It's like trying to approve a law to stop selling knifes because some people is using them as a weapon rather than as a kitchen tool.
We cannot have full control over thieves, assassins, abusers, etc. that's why we have laws and prisons, just to try that justice will care about a (surely small) percent on that people. They will always exist in every new generation no matter what we do.
Also consider that some countries are extremely poor and a software license will cost to them the same than they could spend in a whole year feeding a family. These won't be your customers either (even if they would like to).

Your best as developer is to try to produce a good quality product, priced according to its quality and work with good ethics. Then is when you will have sales between legitimate users, the only ones that will be ever willing to pay for your product. I think that the effort and time invested on trying to wipe out piracy (inevitably already a lost war) would be better invested on the products and customer support, so raising the quality of what you offer to your legitimate users.

As Chimuelo said, take it positively instead, that means that your stuff is good enough


----------



## Silence-is-Golden (Nov 15, 2015)

Also take into account that cracked software easily is full of malware, maybe even ransomware and other unwanted stuff that for those who do use this will quickly get to pay 'the price' for free software.

Hopefully that is also some consolation.


----------



## Takabuntu (Nov 16, 2015)

It sucks for sure and I can imagine that it undermines your trust in your customers who put it there in the first place. I hope you find a way. A lot of companies (used?) to watermark their libraries, but I'm guessing that be very expensive. Have you asked fellow developers? Perhaps there is a way to collaborate or share a solution.
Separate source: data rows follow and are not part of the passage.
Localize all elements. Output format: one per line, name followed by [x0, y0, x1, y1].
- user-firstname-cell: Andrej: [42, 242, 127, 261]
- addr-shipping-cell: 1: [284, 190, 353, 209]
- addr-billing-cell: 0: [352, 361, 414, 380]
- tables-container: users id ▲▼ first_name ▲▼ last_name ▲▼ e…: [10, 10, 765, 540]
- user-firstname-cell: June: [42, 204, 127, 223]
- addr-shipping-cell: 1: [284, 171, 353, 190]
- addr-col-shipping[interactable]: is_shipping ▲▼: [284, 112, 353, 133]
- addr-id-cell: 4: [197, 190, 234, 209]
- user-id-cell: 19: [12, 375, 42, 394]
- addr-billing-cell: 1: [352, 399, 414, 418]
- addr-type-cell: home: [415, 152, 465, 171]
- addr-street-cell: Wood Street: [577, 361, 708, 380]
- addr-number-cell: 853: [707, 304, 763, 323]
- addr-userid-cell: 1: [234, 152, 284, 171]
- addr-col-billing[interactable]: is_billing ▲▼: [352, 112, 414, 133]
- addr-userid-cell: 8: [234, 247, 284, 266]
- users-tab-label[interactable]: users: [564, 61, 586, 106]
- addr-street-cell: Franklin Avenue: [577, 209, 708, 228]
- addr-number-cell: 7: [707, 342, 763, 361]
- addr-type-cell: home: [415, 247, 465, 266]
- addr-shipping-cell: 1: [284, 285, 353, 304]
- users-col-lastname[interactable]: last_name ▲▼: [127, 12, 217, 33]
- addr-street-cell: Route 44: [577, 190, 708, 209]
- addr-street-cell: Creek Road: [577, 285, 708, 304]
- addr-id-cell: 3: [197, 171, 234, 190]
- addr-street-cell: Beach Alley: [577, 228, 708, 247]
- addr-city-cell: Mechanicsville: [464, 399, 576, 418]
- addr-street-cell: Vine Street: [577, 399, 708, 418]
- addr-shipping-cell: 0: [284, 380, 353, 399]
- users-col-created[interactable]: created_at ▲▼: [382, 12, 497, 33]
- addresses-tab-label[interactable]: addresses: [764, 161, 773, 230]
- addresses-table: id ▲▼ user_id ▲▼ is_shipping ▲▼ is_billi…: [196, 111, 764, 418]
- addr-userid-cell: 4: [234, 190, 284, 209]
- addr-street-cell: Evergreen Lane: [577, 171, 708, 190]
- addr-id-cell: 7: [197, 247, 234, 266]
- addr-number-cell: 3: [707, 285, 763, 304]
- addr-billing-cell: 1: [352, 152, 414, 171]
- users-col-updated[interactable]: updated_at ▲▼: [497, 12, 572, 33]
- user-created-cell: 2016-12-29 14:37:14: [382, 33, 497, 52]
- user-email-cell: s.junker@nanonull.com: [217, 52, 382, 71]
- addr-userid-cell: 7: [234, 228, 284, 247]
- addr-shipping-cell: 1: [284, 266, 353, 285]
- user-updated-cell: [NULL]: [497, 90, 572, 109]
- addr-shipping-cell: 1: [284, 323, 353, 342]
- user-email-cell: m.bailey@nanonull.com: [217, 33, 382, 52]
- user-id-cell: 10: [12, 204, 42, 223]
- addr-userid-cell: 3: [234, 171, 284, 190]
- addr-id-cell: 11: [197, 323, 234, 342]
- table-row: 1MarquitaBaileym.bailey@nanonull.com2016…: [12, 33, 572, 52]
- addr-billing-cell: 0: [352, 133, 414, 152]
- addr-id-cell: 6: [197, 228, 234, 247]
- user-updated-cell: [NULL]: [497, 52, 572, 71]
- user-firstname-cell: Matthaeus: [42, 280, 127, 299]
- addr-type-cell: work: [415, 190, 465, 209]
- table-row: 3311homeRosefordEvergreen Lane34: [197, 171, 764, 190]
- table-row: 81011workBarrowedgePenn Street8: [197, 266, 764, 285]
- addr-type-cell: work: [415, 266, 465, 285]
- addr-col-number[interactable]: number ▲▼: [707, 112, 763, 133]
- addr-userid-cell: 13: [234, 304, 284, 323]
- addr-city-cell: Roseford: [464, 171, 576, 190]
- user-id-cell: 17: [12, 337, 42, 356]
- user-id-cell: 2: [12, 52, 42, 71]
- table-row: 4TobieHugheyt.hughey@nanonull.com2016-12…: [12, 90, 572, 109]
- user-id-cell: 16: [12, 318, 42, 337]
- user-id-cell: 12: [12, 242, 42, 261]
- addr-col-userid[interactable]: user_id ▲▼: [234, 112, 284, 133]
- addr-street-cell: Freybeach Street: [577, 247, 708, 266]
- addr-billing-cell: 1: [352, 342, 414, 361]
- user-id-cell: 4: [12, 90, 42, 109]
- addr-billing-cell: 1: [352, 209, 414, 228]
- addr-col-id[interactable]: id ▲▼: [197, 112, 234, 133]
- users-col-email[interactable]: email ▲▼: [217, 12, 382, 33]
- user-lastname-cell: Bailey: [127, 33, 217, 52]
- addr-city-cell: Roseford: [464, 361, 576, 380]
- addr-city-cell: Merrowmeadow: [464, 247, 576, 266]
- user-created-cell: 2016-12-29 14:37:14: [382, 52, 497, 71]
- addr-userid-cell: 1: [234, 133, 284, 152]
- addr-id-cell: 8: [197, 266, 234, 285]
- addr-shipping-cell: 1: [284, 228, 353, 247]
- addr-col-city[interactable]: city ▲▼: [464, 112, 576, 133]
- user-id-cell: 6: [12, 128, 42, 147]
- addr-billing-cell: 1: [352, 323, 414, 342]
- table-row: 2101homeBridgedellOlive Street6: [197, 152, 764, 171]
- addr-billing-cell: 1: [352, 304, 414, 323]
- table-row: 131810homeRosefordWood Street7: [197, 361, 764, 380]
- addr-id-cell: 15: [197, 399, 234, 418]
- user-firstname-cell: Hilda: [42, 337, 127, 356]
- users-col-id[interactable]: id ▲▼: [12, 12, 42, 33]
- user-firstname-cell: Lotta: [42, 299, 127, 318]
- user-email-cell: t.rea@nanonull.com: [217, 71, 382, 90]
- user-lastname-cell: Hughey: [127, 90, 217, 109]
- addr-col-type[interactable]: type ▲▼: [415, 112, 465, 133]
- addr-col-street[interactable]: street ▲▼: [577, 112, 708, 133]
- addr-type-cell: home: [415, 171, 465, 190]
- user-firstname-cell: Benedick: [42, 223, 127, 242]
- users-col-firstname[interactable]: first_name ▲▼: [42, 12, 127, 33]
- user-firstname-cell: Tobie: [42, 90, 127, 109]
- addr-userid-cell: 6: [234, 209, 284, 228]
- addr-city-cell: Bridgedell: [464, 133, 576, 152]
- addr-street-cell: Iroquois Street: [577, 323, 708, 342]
I find the sample library developers on this forum quite friendly to each other.


----------



## Guffy (Nov 16, 2015)

Takabuntu said:


> It sucks for sure and I can imagine that it undermines your trust in your customers who put it there in the first place. I hope you find a way. A lot of companies (used?) to watermark their libraries, but I'm guessing that be very expensive. Have you asked fellow developers? Perhaps there is a way to collaborate or share a solution. I find the sample library developers on this forum quite friendly to each other.


What if you SAY that the product is watermarked, but in reality, it isnt?
Is that illegal? It would probably scare away some pirates.
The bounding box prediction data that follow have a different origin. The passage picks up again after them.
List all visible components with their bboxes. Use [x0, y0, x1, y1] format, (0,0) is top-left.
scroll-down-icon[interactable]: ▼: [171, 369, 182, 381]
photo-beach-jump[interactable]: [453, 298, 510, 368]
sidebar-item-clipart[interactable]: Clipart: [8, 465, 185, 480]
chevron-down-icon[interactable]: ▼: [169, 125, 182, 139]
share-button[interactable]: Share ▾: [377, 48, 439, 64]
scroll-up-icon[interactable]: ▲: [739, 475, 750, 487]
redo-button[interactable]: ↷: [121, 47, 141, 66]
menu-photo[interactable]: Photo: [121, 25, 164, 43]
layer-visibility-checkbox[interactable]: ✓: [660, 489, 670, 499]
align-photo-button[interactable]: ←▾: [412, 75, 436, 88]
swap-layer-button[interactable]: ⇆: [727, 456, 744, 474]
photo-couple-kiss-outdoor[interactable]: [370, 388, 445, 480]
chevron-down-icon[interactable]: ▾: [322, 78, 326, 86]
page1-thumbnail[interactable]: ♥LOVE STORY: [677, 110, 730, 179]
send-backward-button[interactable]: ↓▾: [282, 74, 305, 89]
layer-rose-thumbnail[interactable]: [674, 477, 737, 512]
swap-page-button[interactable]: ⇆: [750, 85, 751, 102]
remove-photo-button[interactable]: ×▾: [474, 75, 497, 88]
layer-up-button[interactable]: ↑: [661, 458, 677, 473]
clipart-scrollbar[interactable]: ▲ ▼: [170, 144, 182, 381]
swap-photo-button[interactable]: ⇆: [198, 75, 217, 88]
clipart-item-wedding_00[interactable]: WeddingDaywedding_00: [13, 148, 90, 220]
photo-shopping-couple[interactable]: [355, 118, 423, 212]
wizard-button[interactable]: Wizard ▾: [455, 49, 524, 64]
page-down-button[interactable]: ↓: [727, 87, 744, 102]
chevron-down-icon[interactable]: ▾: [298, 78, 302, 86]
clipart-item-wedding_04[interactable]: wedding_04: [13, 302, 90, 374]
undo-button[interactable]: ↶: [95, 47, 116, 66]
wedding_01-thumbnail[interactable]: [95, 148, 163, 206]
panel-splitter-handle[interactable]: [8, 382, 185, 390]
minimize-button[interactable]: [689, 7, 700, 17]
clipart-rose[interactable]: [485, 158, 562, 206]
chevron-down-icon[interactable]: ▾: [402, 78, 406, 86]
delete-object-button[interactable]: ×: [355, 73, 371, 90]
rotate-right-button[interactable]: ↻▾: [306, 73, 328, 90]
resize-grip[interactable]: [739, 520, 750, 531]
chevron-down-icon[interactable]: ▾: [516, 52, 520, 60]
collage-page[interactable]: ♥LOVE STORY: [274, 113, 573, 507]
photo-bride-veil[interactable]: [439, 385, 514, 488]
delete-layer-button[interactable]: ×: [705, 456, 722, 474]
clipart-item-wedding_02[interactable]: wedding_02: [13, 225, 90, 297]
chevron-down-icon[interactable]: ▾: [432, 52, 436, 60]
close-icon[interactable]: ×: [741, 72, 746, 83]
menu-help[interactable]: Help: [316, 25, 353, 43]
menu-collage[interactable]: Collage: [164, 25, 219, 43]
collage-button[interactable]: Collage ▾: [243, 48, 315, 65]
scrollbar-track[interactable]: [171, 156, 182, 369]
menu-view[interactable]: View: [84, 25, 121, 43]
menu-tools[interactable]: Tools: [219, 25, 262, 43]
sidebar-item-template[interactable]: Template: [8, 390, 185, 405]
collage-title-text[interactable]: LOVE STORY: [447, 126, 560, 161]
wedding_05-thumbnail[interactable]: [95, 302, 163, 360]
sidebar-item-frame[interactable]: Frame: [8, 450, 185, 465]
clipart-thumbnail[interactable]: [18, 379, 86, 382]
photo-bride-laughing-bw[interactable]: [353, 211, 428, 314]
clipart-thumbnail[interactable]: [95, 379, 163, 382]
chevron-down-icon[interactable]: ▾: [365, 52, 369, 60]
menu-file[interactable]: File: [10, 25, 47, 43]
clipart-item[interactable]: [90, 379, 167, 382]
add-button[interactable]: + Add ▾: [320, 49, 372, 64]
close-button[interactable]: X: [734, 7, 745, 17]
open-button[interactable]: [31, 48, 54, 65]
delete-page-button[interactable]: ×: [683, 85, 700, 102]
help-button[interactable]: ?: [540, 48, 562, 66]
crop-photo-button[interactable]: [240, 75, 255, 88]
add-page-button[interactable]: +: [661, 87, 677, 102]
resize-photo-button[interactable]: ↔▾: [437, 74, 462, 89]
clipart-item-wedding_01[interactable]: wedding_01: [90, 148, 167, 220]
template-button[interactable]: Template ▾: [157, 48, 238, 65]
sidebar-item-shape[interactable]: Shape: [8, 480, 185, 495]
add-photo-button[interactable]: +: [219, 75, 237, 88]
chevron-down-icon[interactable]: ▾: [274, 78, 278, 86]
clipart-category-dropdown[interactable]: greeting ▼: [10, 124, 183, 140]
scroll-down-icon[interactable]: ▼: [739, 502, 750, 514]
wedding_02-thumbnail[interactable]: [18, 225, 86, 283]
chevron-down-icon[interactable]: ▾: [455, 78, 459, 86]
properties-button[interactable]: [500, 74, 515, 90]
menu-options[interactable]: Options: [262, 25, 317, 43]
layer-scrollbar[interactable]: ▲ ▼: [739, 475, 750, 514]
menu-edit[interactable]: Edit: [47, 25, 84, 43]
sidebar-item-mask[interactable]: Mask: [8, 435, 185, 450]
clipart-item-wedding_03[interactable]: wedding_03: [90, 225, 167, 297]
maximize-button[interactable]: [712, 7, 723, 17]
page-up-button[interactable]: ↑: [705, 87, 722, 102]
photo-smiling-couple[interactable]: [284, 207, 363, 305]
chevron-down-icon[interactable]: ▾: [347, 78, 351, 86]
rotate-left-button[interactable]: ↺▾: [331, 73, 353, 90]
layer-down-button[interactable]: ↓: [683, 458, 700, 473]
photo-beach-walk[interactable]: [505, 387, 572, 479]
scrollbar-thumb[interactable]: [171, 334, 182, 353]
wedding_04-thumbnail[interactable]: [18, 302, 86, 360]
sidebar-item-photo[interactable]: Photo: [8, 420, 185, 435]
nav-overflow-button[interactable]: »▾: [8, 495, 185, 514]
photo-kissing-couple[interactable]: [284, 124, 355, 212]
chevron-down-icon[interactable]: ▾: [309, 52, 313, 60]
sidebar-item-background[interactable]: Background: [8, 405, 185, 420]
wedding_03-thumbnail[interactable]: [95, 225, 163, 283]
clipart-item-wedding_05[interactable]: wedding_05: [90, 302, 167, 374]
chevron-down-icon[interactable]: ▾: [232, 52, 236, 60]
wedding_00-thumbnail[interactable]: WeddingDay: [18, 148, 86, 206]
I'm in the process of releasing my own libraries, and ever since i started, i've known that it might get torrrented, but i like to think that people that are serious about the business will buy the product - or not.


----------



## soundethers (Nov 16, 2015)

Ok, guys, thanks for all replies, I read and appreciate a lot to share thoughts with this unbeatable community.
I don't believe watermarks can scare anyone who wants to have fun makiing music with a pirated product. I'll write more clearly in the site the "we trust you" kind of declaration....

I'll take the bright side of it, hoping some (really) poor people can enjoy my stuff that someone out there considered good enough to be pirated.

The dark side is that my products are priced very fairly, because of an ethic choice we made here. I am also very sorry for all customers who paid for the same products.

Cheers, Matteo


----------



## hirnkatheter (Nov 16, 2015)

I never understood why people steal software. The "I can't afford it now but I will buy it later" is a lame excuse IMHO. 
If you can't afford a certain software there are to options: Find a free or cheaper alternative or save money until you can afford it. If I can't afford a car I am not stealing one. If I can't afford an expensive guitar, I don't steal one. 
People don't see digital stuff as real items. So there taking away only Ones and Zeroes. 
Torrent software and/or music is killing it slowly but for sure.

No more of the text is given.